❝ My two paths meet at this corner, and it seems like I have to choose one. One street represents a future, the other leads to a different kind of life. Papa Legba, the keeper of the crossroads, will help me choose.❞
Synopsis via Goodreads: The rock in the water does not know the pain of the rock in the sun.
On the corner of American Street and Joy Road, Fabiola Toussaint thought she would finally find une belle vie—a good life.
But after they leave Port-au-Prince, Haiti, Fabiola’s mother is detained by U.S. immigration, leaving Fabiola to navigate her loud American cousins, Chantal, Donna, and Princess; the grittiness of Detroit’s west side; a new school; and a surprising romance, all on her own.
Just as she finds her footing in this strange new world, a dangerous proposition presents itself, and Fabiola soon realizes that freedom comes at a cost. Trapped at the crossroads of an impossible choice, will she pay the price for the American dream?
A story about embarking on a journey to a new country, American Street follows Fabiola Toussaint as she and her mother leave behind their life in Haiti in hopes of a better one in America. But when her mother is detained at customs, Fabiola will have to adapt to life in Detroit on her own. Not ready to give up just yet, Fabiola is willing to do whatever it takes to free her mother, even if that means having to make some tough decisions that will lead her to question whether or not the American Dream is worth it after all.
American Street is a gripping and emotional debut that grabbed my attention from the very first page and I found it impossible to put down my eReader because I needed to know how Fabiola’s journey would end. This book tackles a number of issues relevant to today’s society (like, immigration, drugs use, abuse and family conflicts) in such a realistic manner and that was what made me love this story even more.
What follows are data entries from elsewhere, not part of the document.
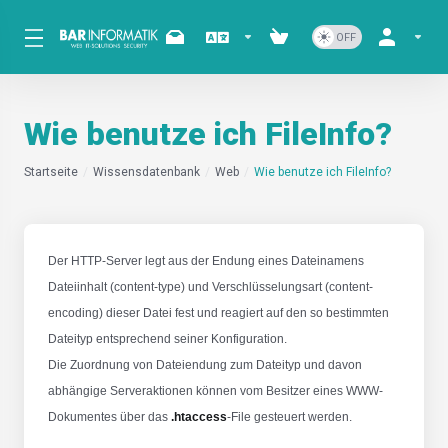
Wie benutze ich FileInfo?
Startseite
Wissensdatenbank
Web
Wie benutze ich FileInfo?
Der HTTP-Server legt aus der Endung eines Dateinamens
Dateiinhalt (content-type) und Verschlüsselungsart (content-
encoding) dieser Datei fest und reagiert auf den so bestimmten
Dateityp entsprechend seiner Konfiguration.
Die Zuordnung von Dateiendung zum Dateityp und davon
abhängige Serveraktionen können vom Besitzer eines WWW-
Dokumentes über das
.htaccess
-File gesteuert werden.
Nothing was sugar-coated. It’s pure raw emotions on these pages and I felt every word of it. While there are some dark and heavy themes dealt with throughout this book, the rich Haitian culture adds color to this story, helping to lighten the mood and balance the story out. I especially loved that Zoboi included Kreyol dialogue and Vodou faith throughout this book and the fact that she addresses the negative stereotypes associated with Vodou faith.
Fabiola’s spirited personality brings this story to life. She is brave, determined, and has such a big heart. She only wants a better life for her and her mother and that is pretty much the dream most immigrants strive for when they come to America. As an immigrant myself, I related to Fabiola in many ways as she tried to adapt to her new American life. Fabiola is constantly being reminded by her Aunt and cousins to speak “proper English” and that is something my mother did when we first arrived to America and still continues to do so to this very day. Food plays important part of this story as well because for the first few days after Fabiola arrives to America, she talks about how she misses certain food that she ate on a regular basis at home and that is something that was very important to my family when we first came to America. Luckily, I live in a community that is heavily populated by people from the Caribbean so it’s not too hard to find what we need. The secondary characters play no small roles and are very important to this story. Fabiola’s cousins, Chantal, Pri and Donna, are a tight bunch and while they may argue and disagree at times, when it comes to family they have each others back.
The only issue I had with this book was that I wished it had focused just a little more on Fabiola’s mother being detained. We touch upon it in the beginning, but then it is kind of swept aside and not addressed back until the end. The ending of this book had me shook af. Like, I dropped my eReader once all the pieces fell into place because everything ended up coming full circle and I didn’t expect things to go down the way they did.
American Street is a captivating ownvoices debut with amazing characters, rich culture and so much heart. I highly recommend this book to anyone looking to read a story about immigration, Haitian culture, and a girl chasing after the American Dream.